◆ **What to work on**:
All lines with the word "taxa" are to be found and copied from the listing.

◆ **Provided records**:
%%

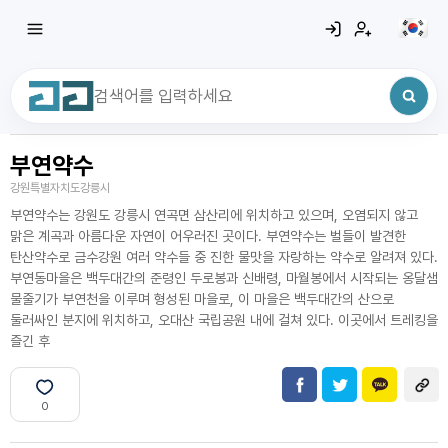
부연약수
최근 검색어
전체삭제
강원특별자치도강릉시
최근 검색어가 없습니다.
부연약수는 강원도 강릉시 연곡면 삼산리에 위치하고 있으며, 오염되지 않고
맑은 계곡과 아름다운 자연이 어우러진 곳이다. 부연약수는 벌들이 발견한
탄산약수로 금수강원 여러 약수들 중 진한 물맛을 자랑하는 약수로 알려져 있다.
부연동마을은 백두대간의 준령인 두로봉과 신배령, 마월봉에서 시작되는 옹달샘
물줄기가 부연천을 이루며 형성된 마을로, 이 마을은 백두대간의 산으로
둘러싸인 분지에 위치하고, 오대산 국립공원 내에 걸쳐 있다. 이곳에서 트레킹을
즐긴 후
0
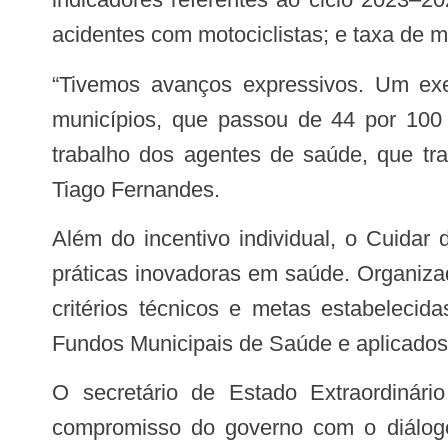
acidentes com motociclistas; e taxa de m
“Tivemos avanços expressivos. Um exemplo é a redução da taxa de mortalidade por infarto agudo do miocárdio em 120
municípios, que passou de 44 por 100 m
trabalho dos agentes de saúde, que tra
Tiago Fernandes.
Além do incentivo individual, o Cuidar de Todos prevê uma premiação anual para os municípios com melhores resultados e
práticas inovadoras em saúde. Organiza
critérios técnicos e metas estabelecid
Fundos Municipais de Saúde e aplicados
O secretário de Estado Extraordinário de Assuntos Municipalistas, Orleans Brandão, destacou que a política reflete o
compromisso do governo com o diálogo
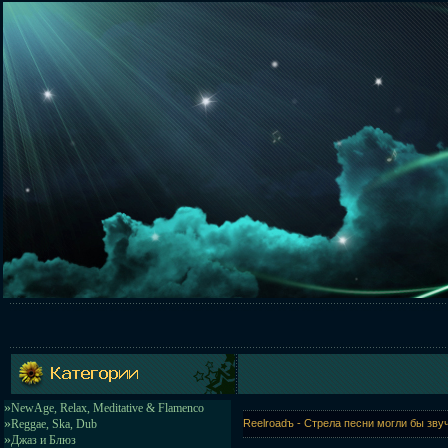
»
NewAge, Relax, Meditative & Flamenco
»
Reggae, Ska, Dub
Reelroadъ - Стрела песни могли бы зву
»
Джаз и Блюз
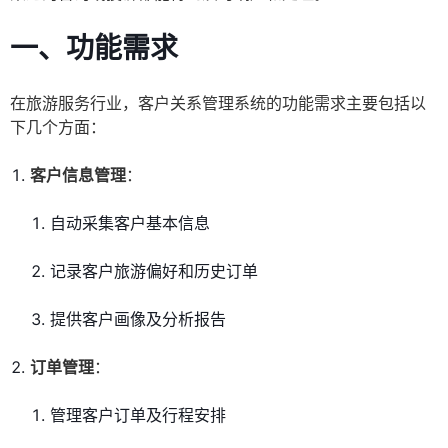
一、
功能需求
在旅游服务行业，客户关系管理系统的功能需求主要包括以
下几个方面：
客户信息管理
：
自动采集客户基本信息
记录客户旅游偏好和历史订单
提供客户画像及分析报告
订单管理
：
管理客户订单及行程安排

%%
%%

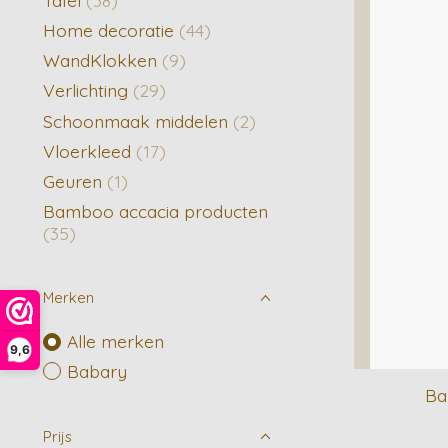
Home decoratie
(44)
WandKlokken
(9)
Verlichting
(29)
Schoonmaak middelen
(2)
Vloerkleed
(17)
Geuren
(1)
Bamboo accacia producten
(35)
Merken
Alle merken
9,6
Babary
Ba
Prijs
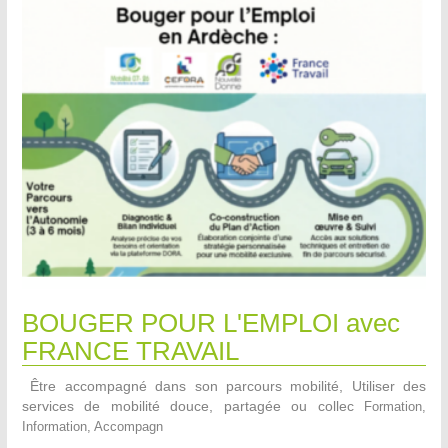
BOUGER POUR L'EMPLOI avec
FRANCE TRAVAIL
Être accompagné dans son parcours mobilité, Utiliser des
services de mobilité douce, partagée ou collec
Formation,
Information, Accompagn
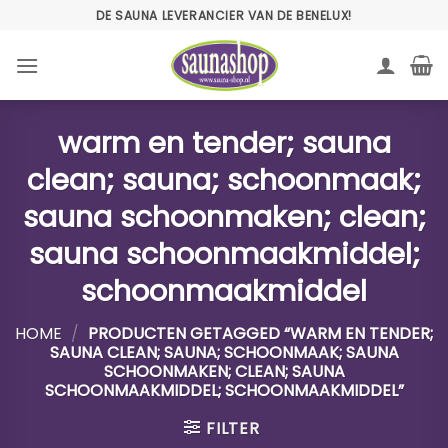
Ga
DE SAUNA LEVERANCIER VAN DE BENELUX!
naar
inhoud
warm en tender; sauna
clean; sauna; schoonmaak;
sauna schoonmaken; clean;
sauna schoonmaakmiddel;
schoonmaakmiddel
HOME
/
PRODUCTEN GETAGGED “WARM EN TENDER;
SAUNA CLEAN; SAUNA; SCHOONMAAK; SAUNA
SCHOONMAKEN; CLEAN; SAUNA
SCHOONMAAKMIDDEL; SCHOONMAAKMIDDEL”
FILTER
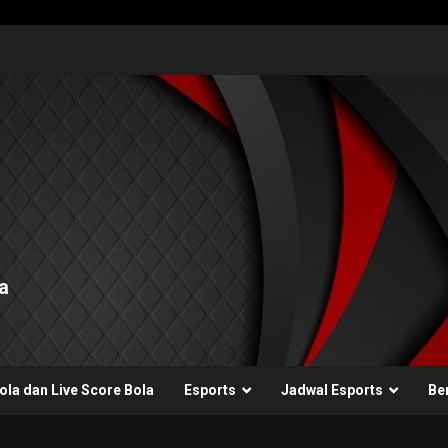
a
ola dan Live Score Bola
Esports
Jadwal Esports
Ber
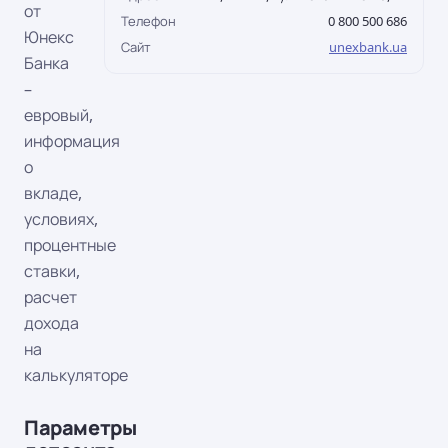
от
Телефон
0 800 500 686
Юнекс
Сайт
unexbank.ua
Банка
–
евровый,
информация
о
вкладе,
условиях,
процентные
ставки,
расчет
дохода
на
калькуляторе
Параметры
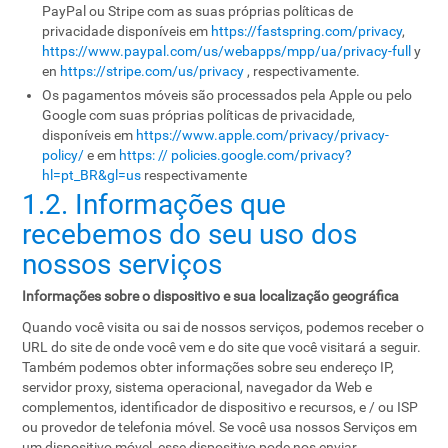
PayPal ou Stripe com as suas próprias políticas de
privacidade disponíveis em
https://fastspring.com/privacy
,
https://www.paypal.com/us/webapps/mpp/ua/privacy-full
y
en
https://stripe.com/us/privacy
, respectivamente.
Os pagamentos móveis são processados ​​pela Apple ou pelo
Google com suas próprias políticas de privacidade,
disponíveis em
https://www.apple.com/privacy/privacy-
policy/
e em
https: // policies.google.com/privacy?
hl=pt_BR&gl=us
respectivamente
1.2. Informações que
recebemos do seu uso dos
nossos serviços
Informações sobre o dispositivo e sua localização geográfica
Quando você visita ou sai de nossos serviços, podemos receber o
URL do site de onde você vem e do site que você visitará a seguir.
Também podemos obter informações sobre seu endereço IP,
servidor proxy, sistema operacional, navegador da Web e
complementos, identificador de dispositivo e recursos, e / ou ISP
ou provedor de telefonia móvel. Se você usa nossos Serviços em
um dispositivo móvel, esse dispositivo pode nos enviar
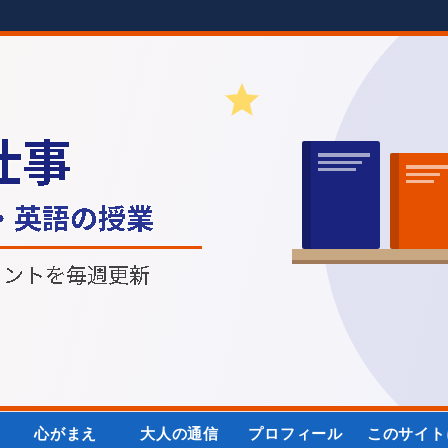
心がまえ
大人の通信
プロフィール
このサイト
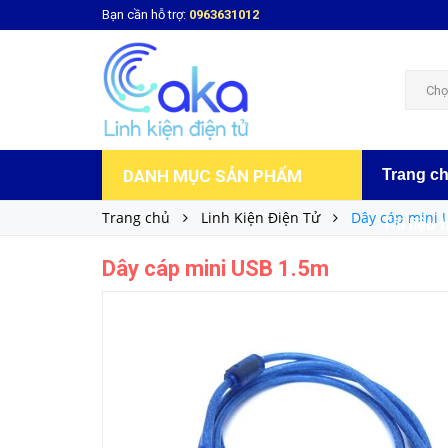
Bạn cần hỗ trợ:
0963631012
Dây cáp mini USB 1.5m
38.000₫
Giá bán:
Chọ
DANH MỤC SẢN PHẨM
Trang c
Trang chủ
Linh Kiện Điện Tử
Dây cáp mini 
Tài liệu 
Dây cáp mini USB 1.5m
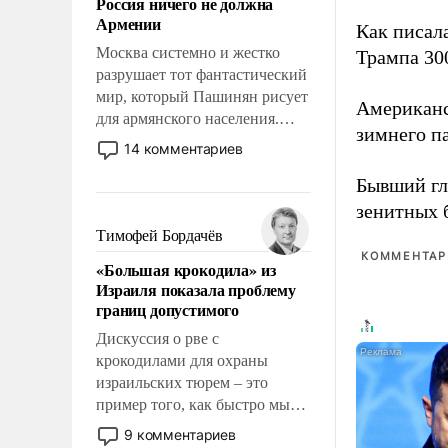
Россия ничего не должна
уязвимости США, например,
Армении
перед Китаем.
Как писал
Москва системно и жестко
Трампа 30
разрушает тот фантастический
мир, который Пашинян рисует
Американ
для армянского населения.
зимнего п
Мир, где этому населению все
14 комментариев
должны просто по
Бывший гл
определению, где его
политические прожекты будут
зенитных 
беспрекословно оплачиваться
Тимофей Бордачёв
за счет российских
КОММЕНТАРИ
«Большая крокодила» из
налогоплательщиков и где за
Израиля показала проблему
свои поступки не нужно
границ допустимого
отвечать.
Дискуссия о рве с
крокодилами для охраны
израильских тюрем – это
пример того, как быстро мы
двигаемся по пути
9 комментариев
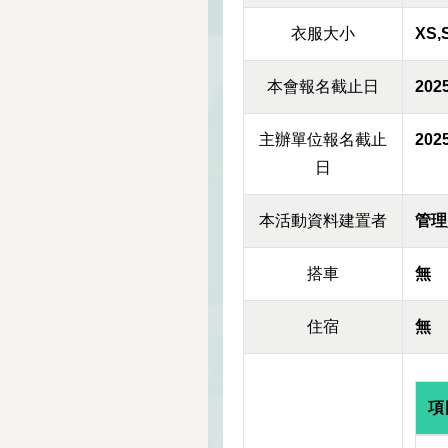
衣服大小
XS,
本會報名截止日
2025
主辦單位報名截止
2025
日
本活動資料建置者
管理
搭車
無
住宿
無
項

%%

◆ **Response for this exercise**:
acidentes com motociclistas; e taxa de m
“Tivemos avanços expressivos. Um exemplo é a redução da taxa de mortalidade por infarto agudo do miocárdio em 120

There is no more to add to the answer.